Da alma do Centro

Sempre achei o Centro da Cidade de uma alma riquíssima. Se não tem a pujança cultural do bairro das Rocas, o charme da Ribeira ou o a simplicidade das redes artesanais e grupos folclóricos da Vila de Ponta Negra, o Centro é um pólo irradiador da riqueza rústica das ruas. E as ruas, amigo leitor, são as palmas dos saltimbancos; o abrigo dos desgraçados, boêmios e artistas de toda sorte.

A rua é generosa, como bem frisou um dia o catedrático das cenas cotidianas, João do Rio. É de um sentimento imperturbável, mesmo às nuances das épocas ou da própria vida. Se os séculos deslizam sob alicerces incertos; se hoje o riso é mais solto e amanhã as dores são mais amargas, as ruas permanecem receptivas a toda sorte de sentimentos; coisas fúteis ou acontecimentos notáveis.

Coisa assim sinto apenas nas ruas do Centro. Camelôs, ambulantes, pedintes passeiam nas mesmas calçadas que empresários e homens de negócios. Bancos, centros comerciais, redes de lojas dividem ruas com pequenas lanchonetes, funcionários oferecendo empréstimos, panfletos e sanfoneiros propagandistas. O Centro é uma miscelânea de rostos, histórias, mazelas e cultura.

Hoje mesmo conversei com o jornalista José Airton de Lima, o popular Risadinha e autor do livro Lembranças de Outono. Ele disse que está diariamente na Rua João Pessoa –coração da cidade – em frente ao Unibanco, com uma sacola cheia de livros seus para vender. Da tiragem de 500 cópias (produção independente), Risadinha vendeu 200. Quase todas no período de dezembro.

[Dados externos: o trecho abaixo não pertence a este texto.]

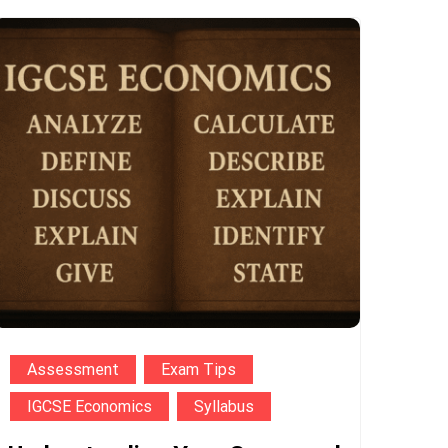
Assessment
Exam Tips
IGCSE Economics
Syllabus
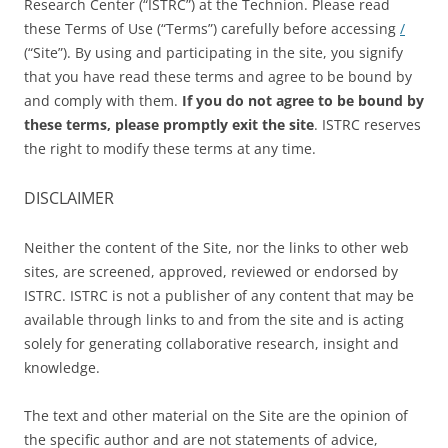
Research Center (“ISTRC”) at the Technion. Please read
these Terms of Use (“Terms”) carefully before accessing
/
(“Site”). By using and participating in the site, you signify
that you have read these terms and agree to be bound by
and comply with them.
If you do not agree to be bound by
these terms, please promptly exit
the
site
. ISTRC reserves
the right to modify these terms at any time.
DISCLAIMER
Neither the content of the Site, nor the links to other web
sites, are screened, approved, reviewed or endorsed by
ISTRC. ISTRC is not a publisher of any content that may be
available through links to and from the site and is acting
solely for generating collaborative research, insight and
knowledge.
The text and other material on the Site are the opinion of
the specific author and are not statements of advice,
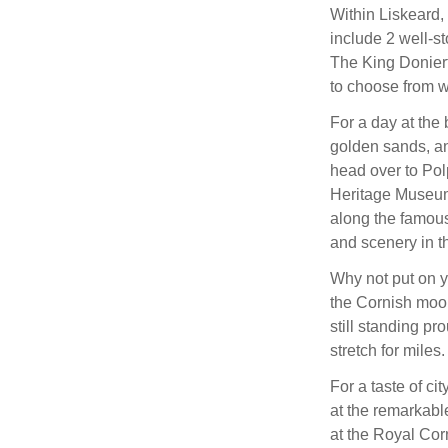
Within Liskeard, 
include 2 well-s
The King Donier
to choose from w
For a day at the
golden sands, and
head over to Pol
Heritage Museum,
along the famous
and scenery in t
Why not put on y
the Cornish moor
still standing pr
stretch for miles.
For a taste of ci
at the remarkabl
at the Royal Cor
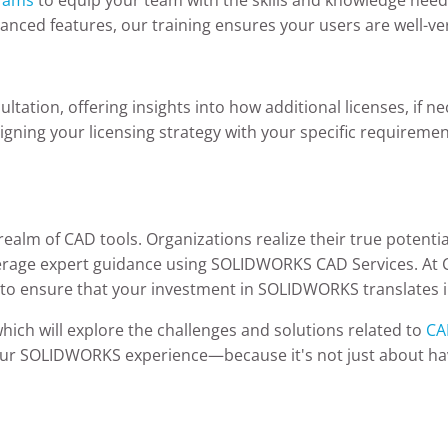
vanced features, our training ensures your users are well-ver
ltation, offering insights into how additional licenses, if 
ligning your licensing strategy with your specific requiremen
ealm of CAD tools. Organizations realize their true potentia
verage expert guidance using SOLIDWORKS CAD Services. At 
: to ensure that your investment in SOLIDWORKS translates i
hich will explore the challenges and solutions related to
CA
our SOLIDWORKS experience—because it's not just about hav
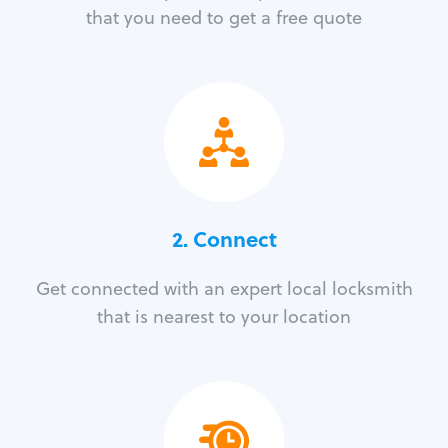
that you need to get a free quote
2. Connect
Get connected with an expert local locksmith
that is nearest to your location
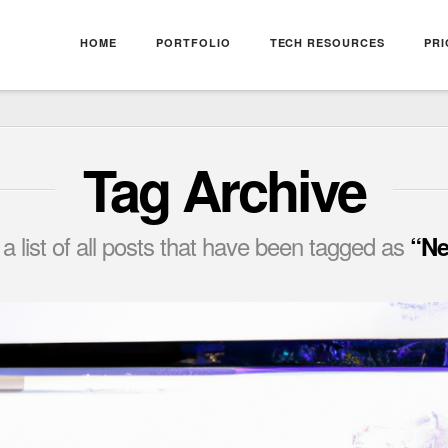
HOME
PORTFOLIO
TECH RESOURCES
PRI
Tag Archive
 a list of all posts that have been tagged as
“Ne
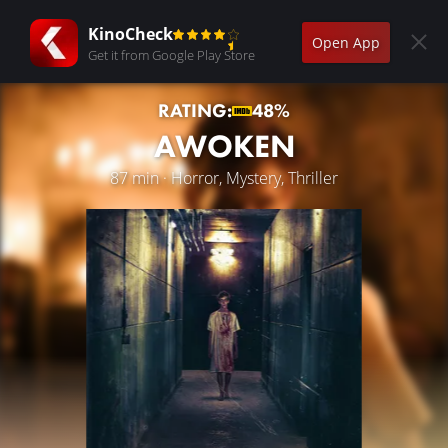
KinoCheck
Open App
Get it from Google Play Store
RATING:
48%
AWOKEN
87 min · Horror, Mystery, Thriller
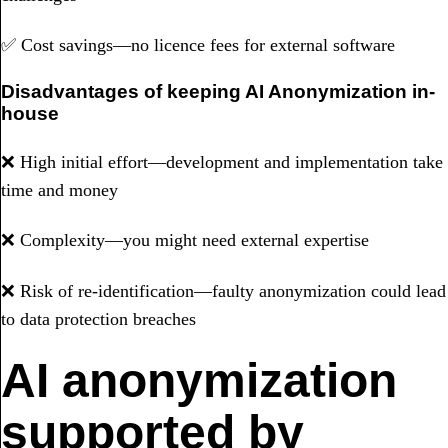
✅ Cost savings—no licence fees for external software
Disadvantages of keeping AI Anonymization in-
house
❌ High initial effort—development and implementation take
time and money
❌ Complexity—you might need external expertise
❌ Risk of re-identification—faulty anonymization could lead
to data protection breaches
AI anonymization
supported by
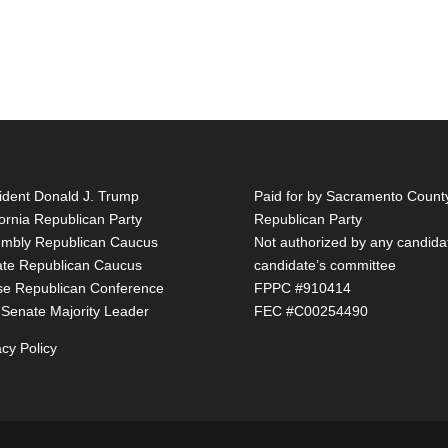
ident Donald J. Trump
Paid for by Sacramento Count
fornia Republican Party
Republican Party
mbly Republican Caucus
Not authorized by any candida
te Republican Caucus
candidate’s committee
e Republican Conference
FPPC #910414
 Senate Majority Leader
FEC #C00254490
acy Policy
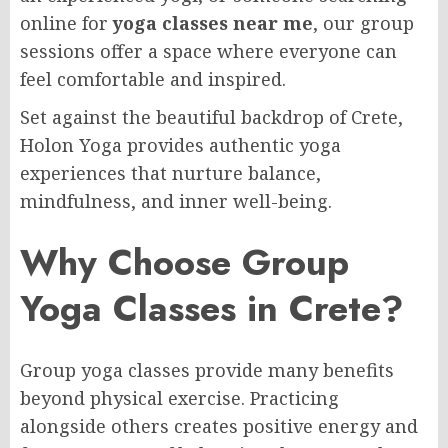
online for
yoga classes near me
, our group
sessions offer a space where everyone can
feel comfortable and inspired.
Set against the beautiful backdrop of Crete,
Holon Yoga provides authentic yoga
experiences that nurture balance,
mindfulness, and inner well-being.
Why Choose Group
Yoga Classes in Crete?
Group yoga classes provide many benefits
beyond physical exercise. Practicing
alongside others creates positive energy and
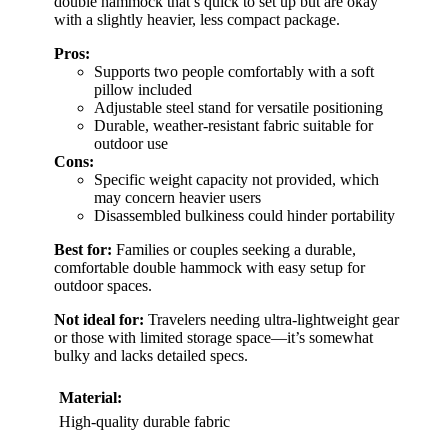
double hammock that’s quick to set up but are okay
with a slightly heavier, less compact package.
Pros:
Supports two people comfortably with a soft
pillow included
Adjustable steel stand for versatile positioning
Durable, weather-resistant fabric suitable for
outdoor use
Cons:
Specific weight capacity not provided, which
may concern heavier users
Disassembled bulkiness could hinder portability
Best for:
Families or couples seeking a durable,
comfortable double hammock with easy setup for
outdoor spaces.
Not ideal for:
Travelers needing ultra-lightweight gear
or those with limited storage space—it’s somewhat
bulky and lacks detailed specs.
Material:
High-quality durable fabric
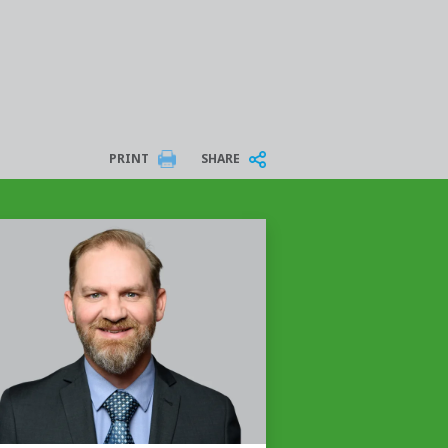
PRINT
SHARE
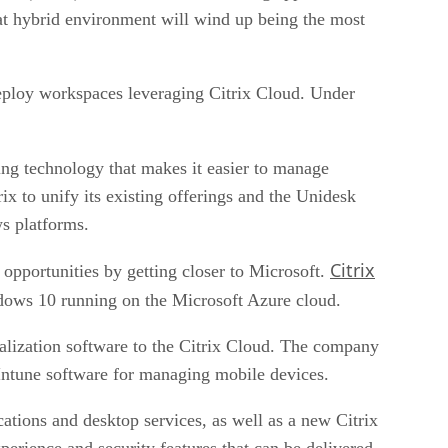
that hybrid environment will wind up being the most
 deploy workspaces leveraging Citrix Cloud. Under
ring technology that makes it easier to manage
ix to unify its existing offerings and the Unidesk
s platforms.
Citrix
d opportunities by getting closer to Microsoft.
ndows 10 running on the Microsoft Azure cloud.
tualization software to the Citrix Cloud. The company
Intune software for managing mobile devices.
ications and desktop services, as well as a new Citrix
rience and security features that can be delivered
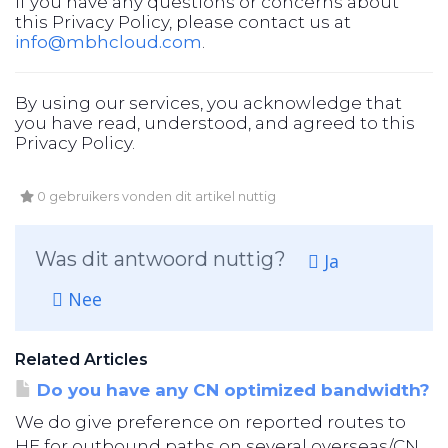
If you have any questions or concerns about
this Privacy Policy, please contact us at
info@mbhcloud.com
.
By using our services, you acknowledge that
you have read, understood, and agreed to this
Privacy Policy.
0 gebruikers vonden dit artikel nuttig
Was dit antwoord nuttig?
Ja
Nee
Related Articles
Do you have any CN optimized bandwidth?
We do give preference on reported routes to
HE for outbound paths on several overseas/CN...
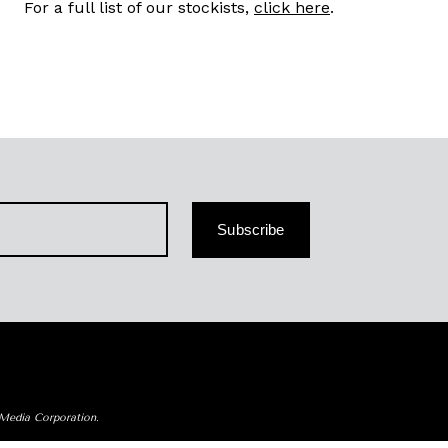
For a full list of our stockists,
click here
.
Subscribe
 Media Corporation.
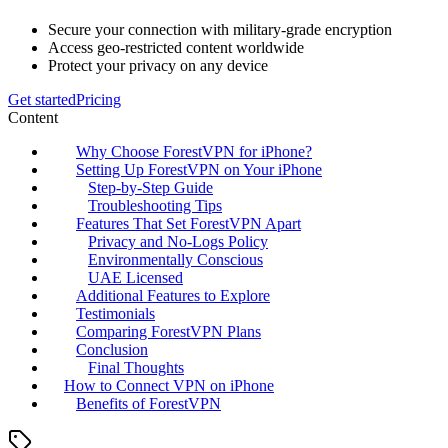
Secure your connection with military-grade encryption
Access geo-restricted content worldwide
Protect your privacy on any device
Get started
Pricing
Content
Why Choose ForestVPN for iPhone?
Setting Up ForestVPN on Your iPhone
Step-by-Step Guide
Troubleshooting Tips
Features That Set ForestVPN Apart
Privacy and No-Logs Policy
Environmentally Conscious
UAE Licensed
Additional Features to Explore
Testimonials
Comparing ForestVPN Plans
Conclusion
Final Thoughts
How to Connect VPN on iPhone
Benefits of ForestVPN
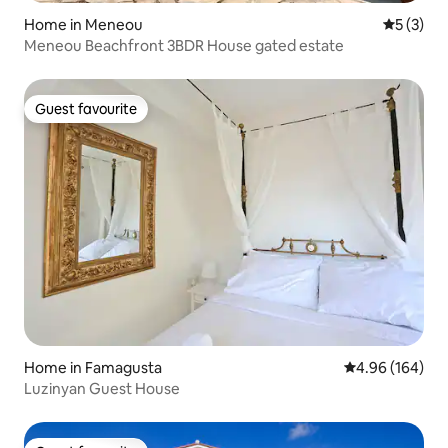
Home in Meneou
5 out of 
5 (3)
Meneou Beachfront 3BDR House gated estate
Guest favourite
Guest favourite
Home in Famagusta
4.96 out of 5 a
4.96 (164)
Luzinyan Guest House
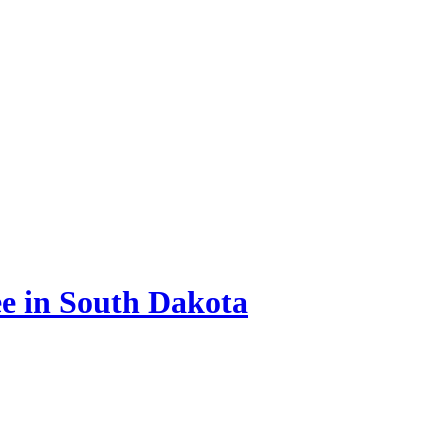
e in South Dakota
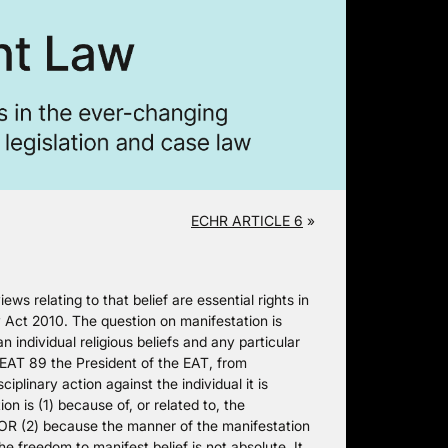
ECHR ARTICLE 6
»
ws relating to that belief are essential rights in
Act 2010. The question on manifestation is
n individual religious beliefs and any particular
AT 89 the President of the EAT, from
iplinary action against the individual it is
n is (1) because of, or related to, the
, OR (2) because the manner of the manifestation
 freedom to manifest belief is not absolute. It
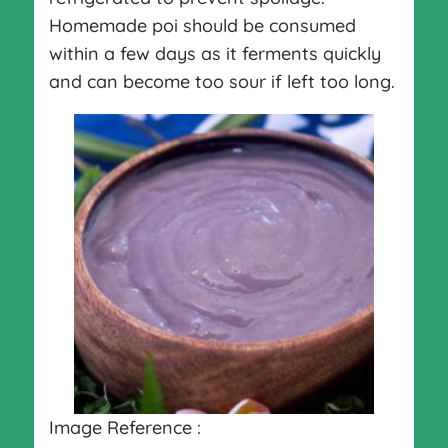
Homemade poi should be consumed
within a few days as it ferments quickly
and can become too sour if left too long.
Image Reference :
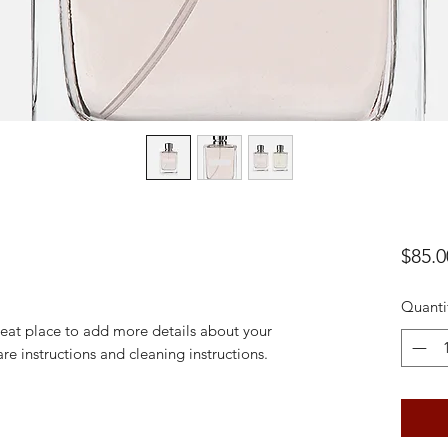
$85.0
Quanti
reat place to add more details about your 
are instructions and cleaning instructions.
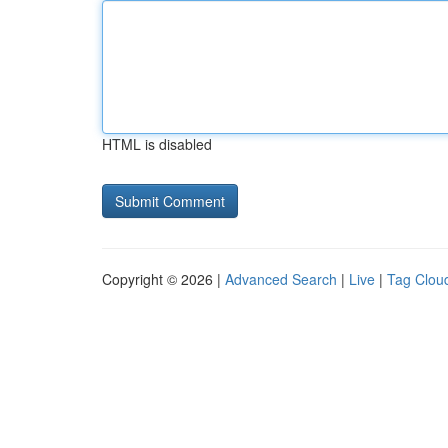
HTML is disabled
Copyright © 2026 |
Advanced Search
|
Live
|
Tag Clou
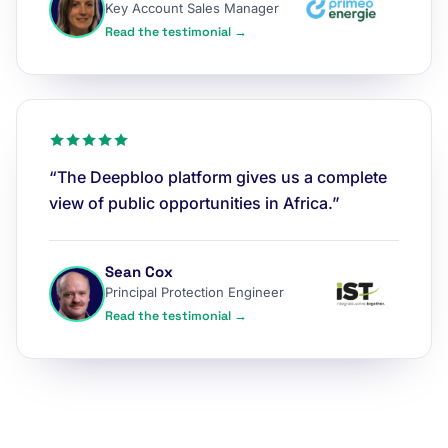
Key Account Sales Manager
Read the testimonial →
“The Deepbloo platform gives us a complete
view of public opportunities in Africa.”
Sean Cox
Principal Protection Engineer
Read the testimonial →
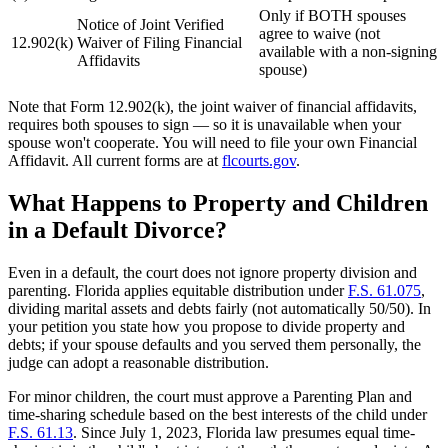
Only if BOTH spouses
Notice of Joint Verified
agree to waive (not
12.902(k)
Waiver of Filing Financial
available with a non-signing
Affidavits
spouse)
Note that Form 12.902(k), the joint waiver of financial affidavits,
requires both spouses to sign — so it is unavailable when your
spouse won't cooperate. You will need to file your own Financial
Affidavit. All current forms are at
flcourts.gov
.
What Happens to Property and Children
in a Default Divorce?
Even in a default, the court does not ignore property division and
parenting. Florida applies equitable distribution under
F.S. 61.075
,
dividing marital assets and debts fairly (not automatically 50/50). In
your petition you state how you propose to divide property and
debts; if your spouse defaults and you served them personally, the
judge can adopt a reasonable distribution.
For minor children, the court must approve a Parenting Plan and
time-sharing schedule based on the best interests of the child under
F.S. 61.13
. Since July 1, 2023, Florida law presumes equal time-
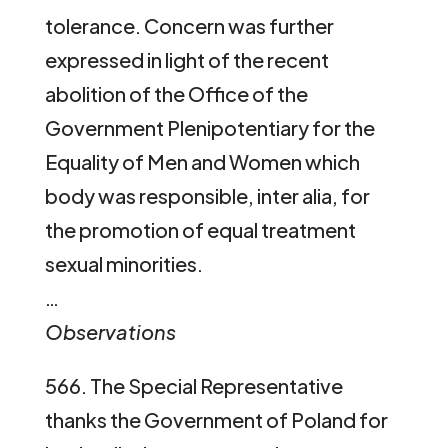
tolerance. Concern was further
expressed in light of the recent
abolition of the Office of the
Government Plenipotentiary for the
Equality of Men and Women which
body was responsible, inter alia, for
the promotion of equal treatment
sexual minorities.
…
Observations
566. The Special Representative
thanks the Government of Poland for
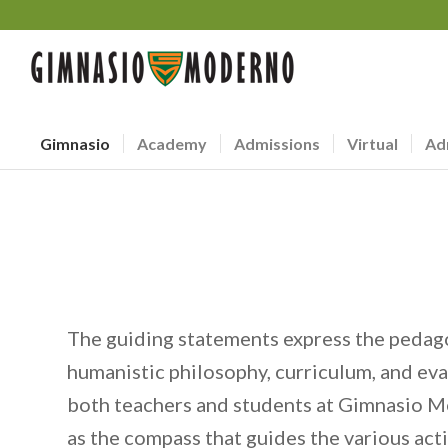
Gimnasio
Academy
Admissions
Virtual
Ad
The guiding statements express the pedag
humanistic philosophy, curriculum, and ev
both teachers and students at Gimnasio M
as the compass that guides the various act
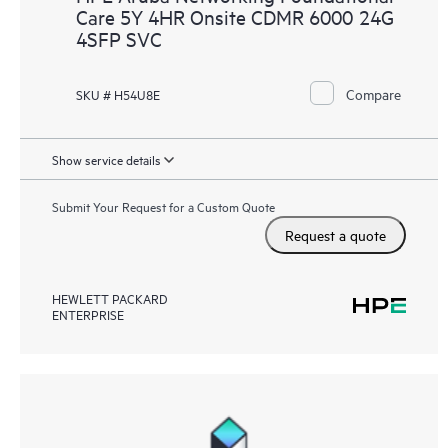
Care 5Y 4HR Onsite CDMR 6000 24G
4SFP SVC
Compare
SKU # H54U8E
Show service details
Submit Your Request for a Custom Quote
Request a quote
HEWLETT PACKARD
ENTERPRISE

O trabalho de Airton foi pesado. Digo porque acompanhei, mesmo que de longe, suas pesquisas no Instituto Histórico que resultaram em um livro de personagens fictícios intercalados na história viva de Natal, desde 1932 até os dias confusos de hoje. Na oportunidade, eu coletava informações para meu livro-reportagem sobre a Redinha Velha. Conversávamos muito sobre um dos maiores e mais obscuros crimes da história de Natal, ocorrido em 1952 – tema de matéria que fiz.

Dei uma folheada em Lembranças de Outono. Achei um trabalho bem feito. Relutei em dar os R$ 25 cobrados. Os tempos são difíceis e estou com uma pilha de livros em casa para ler. Prometi a propaganda merecida ao livro neste espaço esquecido e me despedi de mais um personagem do Centro. À noite, quero ir ao Bardalos e provar do cheio do Beco da Lama; embriagar-me da marginalidade sugada das ruas e beber um pouco da solidão de cada rosto.